Se preguntó si era tan bueno con todas las mujeres con las que había estado. Para ella la noche anterior había sido una experiencia única, pero quizá él siempre disfrutaba igual cuando hacía el amor. Deseaba creer lo contrario, pero darle importancia al sexo ya le había roto el corazón una vez. No lo repetiría.
Él se levantó, rodeó la mesa y fue a ponerla en pie. Estaban tan cerca que sentía el calor de su cuerpo, pero él único punto de contacto eran sus manos en sus codos.
—Vamos a encajar bien otra vez, ¿quieres? —sugirió él, acariciando la zona interior de sus codos con los pulgares.
—¿Hemos terminado de hablar de tu padre?
—Sí —tomó su rostro entre las manos—. Creo que hemos terminado de hablar, punto.

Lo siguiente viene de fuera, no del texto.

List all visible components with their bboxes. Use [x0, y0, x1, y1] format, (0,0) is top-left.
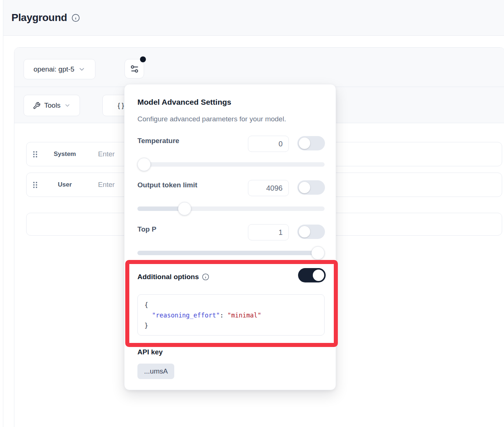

—Supongo que podré soportarlo —musitó ella. Su cuerpo clamaba por sus caricias, pero luchó un poco. No quería entregarse tan fácilmente.

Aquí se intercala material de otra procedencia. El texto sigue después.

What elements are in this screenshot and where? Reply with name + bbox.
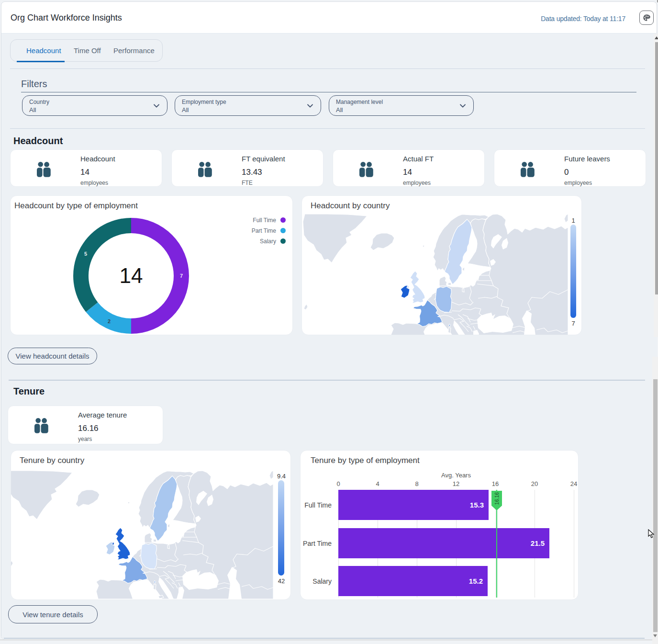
svg-text:16.16: 16.16 xyxy=(494,492,500,505)
svg-text:7: 7 xyxy=(180,273,183,279)
svg-text:2: 2 xyxy=(108,318,111,324)
svg-text:5: 5 xyxy=(84,251,87,257)
svg-text:14: 14 xyxy=(120,264,143,287)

Pero su intención se desintegró con el primer contacto de sus labios. Fue como si una corriente eléctrica la recorriera de arriba abajo, haciendo que su boca se abriera, pidiendo más.
Él no dudó en capturar y poseer su boca, invitándola a compartir la sensación, a hacerla mutua. Y ella también quería eso; necesitaba saber que lo marcaba como suyo, igual que le hacía él.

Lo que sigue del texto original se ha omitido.